## BRIEF
Copy out every line of the records where the string "Sprach" occurs.
——————
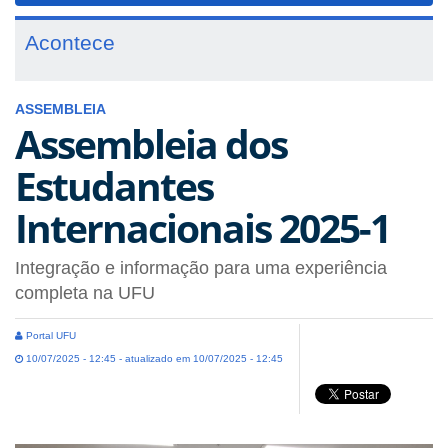
Acontece
ASSEMBLEIA
Assembleia dos
Estudantes
Internacionais 2025-1
Integração e informação para uma experiência
completa na UFU
Portal UFU
10/07/2025 - 12:45 - atualizado em 10/07/2025 - 12:45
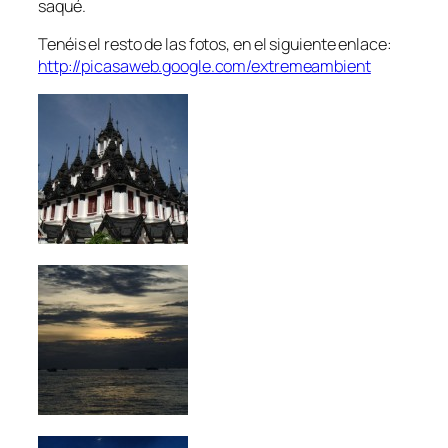
saqué.
Tenéis el resto de las fotos, en el siguiente enlace:
http://picasaweb.google.com/extremeambient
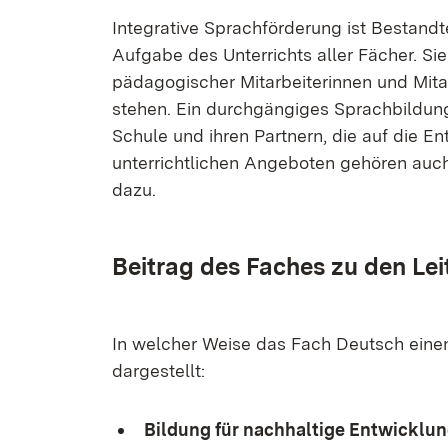
In­te­gra­ti­ve Sprach­för­de­rung ist Be­stand
Auf­ga­be des Un­ter­richts al­ler Fä­cher. Sie
päd­ago­gi­scher Mit­ar­bei­te­rin­nen und Mit­a
ste­hen. Ein durch­gän­gi­ges Sprach­bil­dungs
Schu­le und ih­ren Part­nern, die auf die En
un­ter­richt­li­chen An­ge­bo­ten ge­hö­ren a
da­zu.
Bei­trag des Fa­ches zu den Leit­
In wel­cher Wei­se das Fach Deutsch ei­nen B
dar­ge­stellt:
Bil­dung für nach­hal­ti­ge Ent­wick­l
——————
## ANSWER BELOW
In­te­gra­ti­ve Sprach­för­de­rung ist Be­stand
ste­hen. Ein durch­gän­gi­ges Sprach­bil­dungs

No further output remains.